OpenAI has demonstrated GPT-4 omni (GPT-4o), an “astonishing” update that gives ChatGPT a human-sounding voice, translation skills, computer vision, an emotional range – and a singing voice.

Introduced in a live demonstration led by OpenAI chief technology officer Mira Murati, the user interface changes built into the GPT-4o large language model (LLM) – which she said “will bring GPT-4 level intelligence to everyone, including our free users” as it is rolled out in coming weeks – have been designed to make interaction with the model “much more natural and far, far, easier.”

“For the past couple of years, we’ve been very focused on improving the intelligence of [GPT] models but this is the first time that we are really making a huge step forward when it comes to ease of use,” Murati said. “This is incredibly important because we’re looking at the future of interaction between ourselves and the machines.”

Through a series of demonstrations, Murati – along with head of frontiers research Mark Chen and post-training team lead Barret Zoph – showed how the GPT-4o app, which is also set to debut in a desktop app, provides a natural language interface that supports dozens of languages and queries while providing near instantaneous responses.

The new model’s faster speed meant the demonstrators could interrupt the GPT-4o voice in mid-sentence, giving it new instructions just like one person might interrupt another during the natural flow of conversation.

Asked to read a bedtime story, GPT-4o changed its tone of voice when requested, speaking in a more intense way each time it was asked to add more “drama” – then switching to a dramatic robotic voice, and singing the end of the story as well.

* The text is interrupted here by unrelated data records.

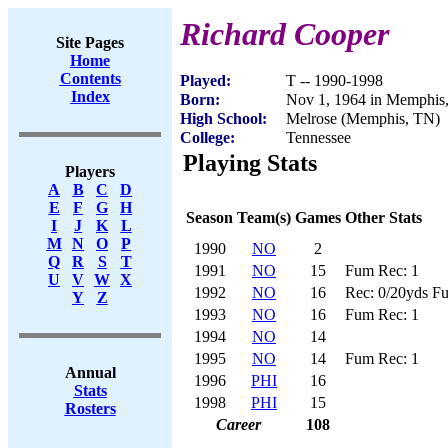
Richard Cooper
Site Pages
Home
Contents
Played:
T -- 1990-1998
Index
Born:
Nov 1, 1964 in Memphis
High School:
Melrose (Memphis, TN)
College:
Tennessee
Playing Stats
Players
A
B
C
D
E
F
G
H
Season
Team(s)
Games
Other Stats
I
J
K
L
M
N
O
P
1990
NO
2
Q
R
S
T
1991
NO
15
Fum Rec: 1
U
V
W
X
1992
NO
16
Rec: 0/20yds F
Y
Z
1993
NO
16
Fum Rec: 1
1994
NO
14
1995
NO
14
Fum Rec: 1
Annual
1996
PHI
16
Stats
1998
PHI
15
Rosters
Career
108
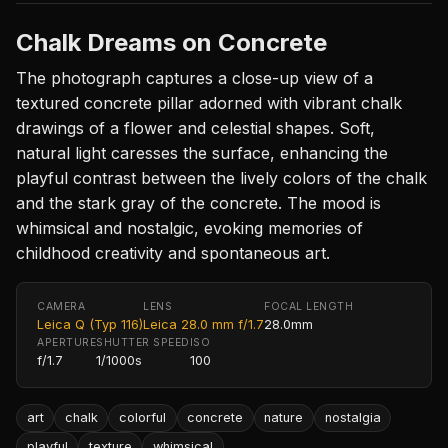
Chalk Dreams on Concrete
The photograph captures a close-up view of a
textured concrete pillar adorned with vibrant chalk
drawings of a flower and celestial shapes. Soft,
natural light caresses the surface, enhancing the
playful contrast between the lively colors of the chalk
and the stark gray of the concrete. The mood is
whimsical and nostalgic, evoking memories of
childhood creativity and spontaneous art.
CAMERA
LENS
FOCAL LENGTH
Leica Q (Typ 116)
Leica 28.0 mm f/1.7
28.0mm
APERTURE
SHUTTER SPEED
ISO
f/1.7
1/1000s
100
art
chalk
colorful
concrete
nature
nostalgia
playful
texture
whimsical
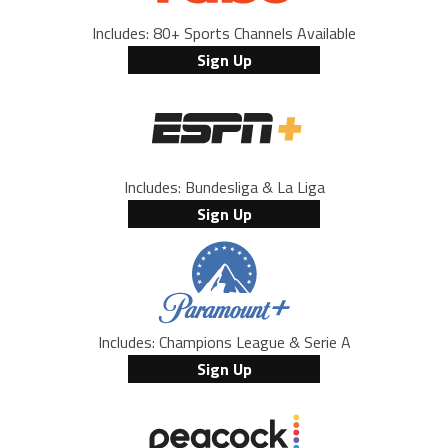
Includes: 80+ Sports Channels Available
Sign Up
Includes: Bundesliga & La Liga
Sign Up
Includes: Champions League & Serie A
Sign Up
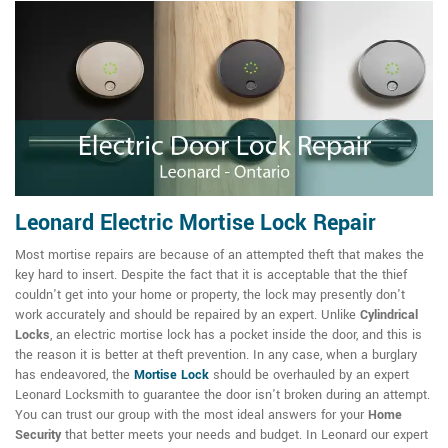
Leonard Electric Mortise Lock Repair
Most mortise repairs are because of an attempted theft that makes the
key hard to insert. Despite the fact that it is acceptable that the thief
couldn't get into your home or property, the lock may presently don't
work accurately and should be repaired by an expert. Unlike
Cylindrical
Locks
, an electric mortise lock has a pocket inside the door, and this is
the reason it is better at theft prevention. In any case, when a burglary
has endeavored, the
Mortise Lock
should be overhauled by an expert
Leonard Locksmith to guarantee the door isn't broken during an attempt.
You can trust our group with the most ideal answers for your
Home
Security
that better meets your needs and budget. In Leonard our expert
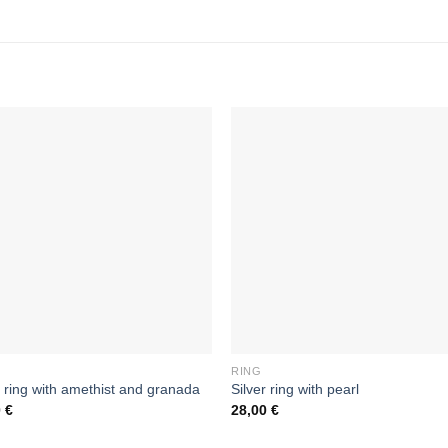
RING
r ring with amethist and granada
Silver ring with pearl
0
€
28,00
€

The multi-modal model also integrates computer vision – allowing it to, for example, interpret a written linear mathematics equation and talk Zoph through the process of solving it.

GPT-4o’s computer vision capabilities also enabled it to analyse a selfie of Zoph and infer his emotional state – “pretty happy and cheerful,” the model surmised, “with a big smile and maybe a touch of excitement”.

Once more, with feeling

The voice capabilities of GPT-4o immediately drew comparisons online to ‘Samantha’, the Scarlett Johansson-voiced AI companion from the 2013 movie ‘Her’ – which mainstreamed the idea of an emotional, human-sounding AI capable of convincing willing users that it was human.

The emotive range of the new AI is “quite astonishing,” Alex Jenkins, director of Curtin University’s WA Data Science Innovation Hub, told Information Age.

He likened the original ChatGPT to “a deaf person who read every book in the world, every journal article, and every piece of paper they could get their hands on – but they didn’t know how the world sounds.”

“They didn’t know what human speech was like,” he said, “and that obviously has an impact in terms of communicating in a human-like way, because we use expression in our voice all the time as a key component of communication.”

Although computers have been “talking” for many years, Jenkins added, “dumb” previous text-to-speech engines “didn’t understand the intent and context of the conversation. They were reading the words out and not applying inflection in any kind of meaningful way.”

“This new model understands how the world sounds and how people sound, and it’s able to express its voice in a similar fashion to what humans can do.”

The announcement quickly drew a counter salvo from Google, which announced the availability of its Gemini 1.5 Pro LLM – which adds features such as analysis of audio files and uploaded documents up to 1,500 pages long.

Availability of GPT-4o as a desktop app will also threaten Apple’s Siri – reportedly due for an AI overhaul at next month’s Worldwide Developers Conference – and Microsoft’s Cortana voice assistants, with Zoph demonstrating how he can feed the source code of the application to the desktop app and ask it questions about the information – such as what the code does or what its output means.

Progressing the technology to this point “is quite complex,” Murati said, “because when we interact with each other there is a lot of stuff that we take for granted.”

Where previous GPT models used three separate elements to produce speech – transcription intelligence, text-to-speech, and orchestration – she explained that GPT-4o integrates these capabilities natively across voice, text, and visual prompts.

The efficiency of GPT-4o is also significant because it will be the first time that OpenAI’s GPT-4 LLM – a far more powerful engine than the widely used GPT 3.5 that has previously only been offered to paying customers – is available to any user, for free.

As the benchmark against which other LLMs are measured in terms of capability, speed and security, GPT-4’s general availability will significantly boost the AI capabilities available to the mass market – with GPT-4o’s voice-driven user interface enabling a broad range of new use cases.

As well as helping in applications such as helping autistic people learn how to communicate verbally, the new model will likely be able to write poetry “that sounds like it flows, and sounds lyrical,” Jenkins said.

“We’re a long way from the sort of doomsday Skynet scenario,” he laughed.

“I think the biggest immediate risk is that we'll be inundated with a lot of mediocre poetry.”